Immer wieder wird auch das Phänomen beschrieben, dass Verbraucher bei den Ernährungsinformationen nur auf ausgesuchte, „schlechte“ Inhaltsstoffe wie Fett oder den Kaloriengehalt achten (BURTON et al. 1994, COWBURN & STOCKLEY 2004). Auch hier liegt die Vermutung nahe, dass ein einzelner Nährstoff als „Stellvertreter“ für andere

Informationen oder als Informationsbündel für den ernährungsphysiologischen Wert des Produktes genutzt wird (COWBURN & STOCKLEY 2004).

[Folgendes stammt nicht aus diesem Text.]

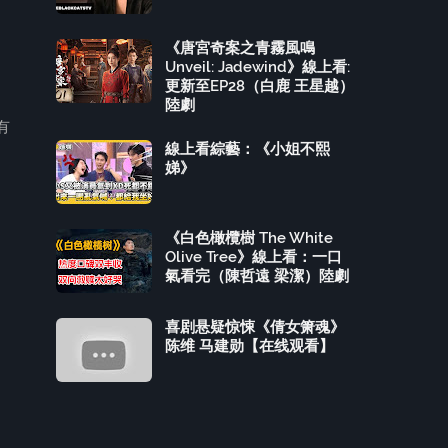
《唐宮奇案之青霧風鳴
Unveil: Jadewind》線上看:
更新至EP28（白鹿 王星越）
陸劇
有
線上看綜藝：《小姐不熙
娣》
《白色橄欖樹 The White
Olive Tree》線上看：一口
氣看完（陳哲遠 梁潔）陸劇
喜剧悬疑惊悚《倩女箫魂》
陈维 马建勋【在线观看】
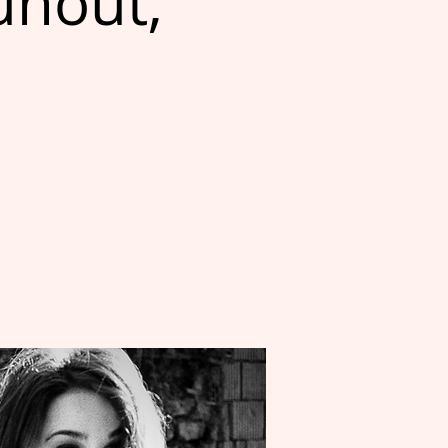
unout,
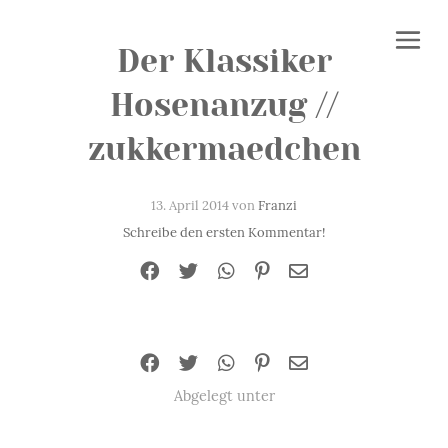
Der Klassiker
Hosenanzug //
zukkermaedchen
13. April 2014 von
Franzi
Schreibe den ersten Kommentar!
Abgelegt unter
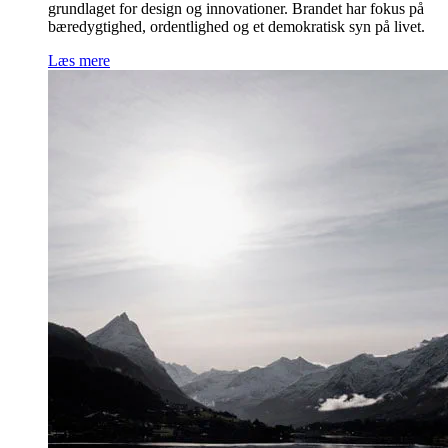
grundlaget for design og innovationer. Brandet har fokus på
bæredygtighed, ordentlighed og et demokratisk syn på livet.
Læs mere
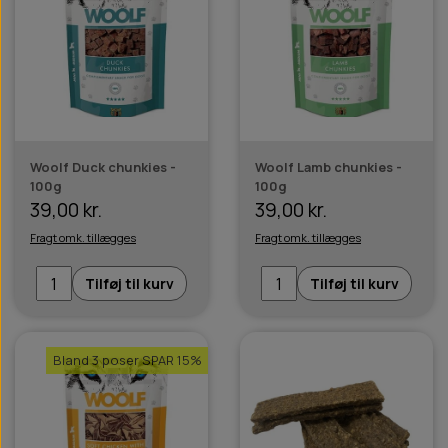
Woolf Duck chunkies -
Woolf Lamb chunkies -
100g
100g
39,00 kr.
39,00 kr.
Fragt omk. tillægges
Fragt omk. tillægges
Tilføj til kurv
Tilføj til kurv
Bland 3 poser SPAR 15%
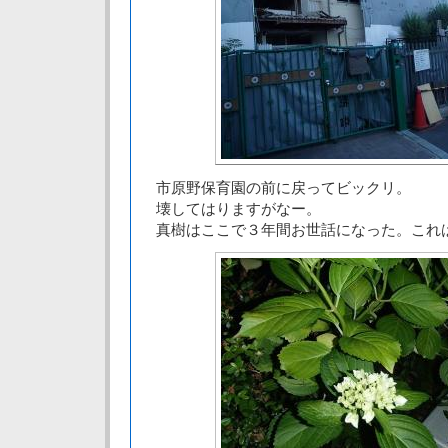
市原野保育園の前に戻ってビックリ。
壊してはりますがなー。
真樹はここで３年間お世話になった。これ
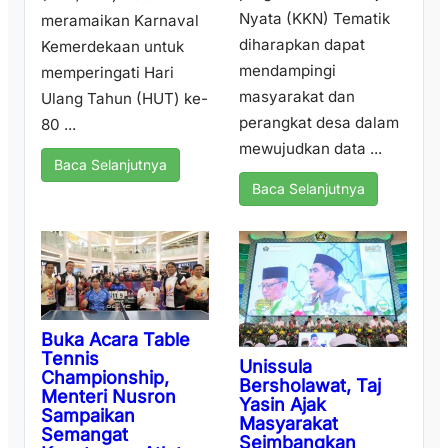
Nyata (KKN) Tematik
meramaikan Karnaval
diharapkan dapat
Kemerdekaan untuk
mendampingi
memperingati Hari
masyarakat dan
Ulang Tahun (HUT) ke-
perangkat desa dalam
80 ...
mewujudkan data ...
Baca Selanjutnya
Baca Selanjutnya
Buka Acara Table
Tennis
Unissula
Championship,
Bersholawat, Taj
Menteri Nusron
Yasin Ajak
Sampaikan
Masyarakat
Semangat
Seimbangkan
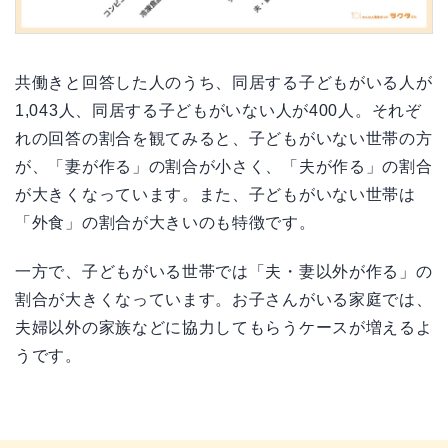
共働きと回答した人のうち、同居する子どもがいる人が
1,043人、同居する子どもがいない人が400人。それぞ
れの回答の割合を観てみると、子どもがいない世帯の方
が、「妻が作る」の割合が小さく、「夫が作る」の割合
が大きくなっています。また、子どもがいない世帯は
「外食」の割合が大きいのも特徴です。
一方で、子どもがいる世帯では「夫・妻以外が作る」の
割合が大きくなっています。お子さんがいる家庭では、
夫婦以外の家族などに協力してもらうケースが増えるよ
うです。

Schließlich sollte auch nicht die Tatsache unterschätzt werden, dass es sich beim Lebensmitteleinkauf um ein alltägliches, von Routine geprägtes Verhalten handelt. Der Lebensmitteleinkauf wird in recht kurzen zeitlichen Abschnitten wiederholt, wobei jeweils immer dieselben Informationen verarbeitet werden. Bei DICKSON & SAWYER (1990) werden z.B. als Gründe für die Nichtbeachtung von Preisen die Gewohnheit und Markentreue genannt. Wenn mit einem bestimmten Lebensmittel oder mit einer Marke bislang nur gute Erfahrungen gemacht wurden, werden diese Produkte weiterhin gekauft.

Die für die Kaufentscheidung relevanten Informationen werden nur beim Erstkauf bzw. bei den ersten Käufen intensiv erfasst und verarbeitet, bei späteren Käufen verlässt sich der Konsument auf die Ergebnisse der ersten Informationsverarbeitung. Produktkennzeichen werden von den meisten Konsumenten z.B. nur gelesen, wenn sie ein Produkt zum ersten Mal kaufen bzw. wenn eine alternative Marke im Angebot ist (WILLIAMS 2005). Dieses Verhalten führt schließlich dazu, dass die Alternativen in einer Produktgruppe auf eine begrenzte Auswahl oder auf ein einzelnes Produkt reduziert werden, bei denen man sicher sein kann, dass die positiven Eigenschaften überwiegen. Eine erneute Informationsverarbeitung ist nicht mehr nötig.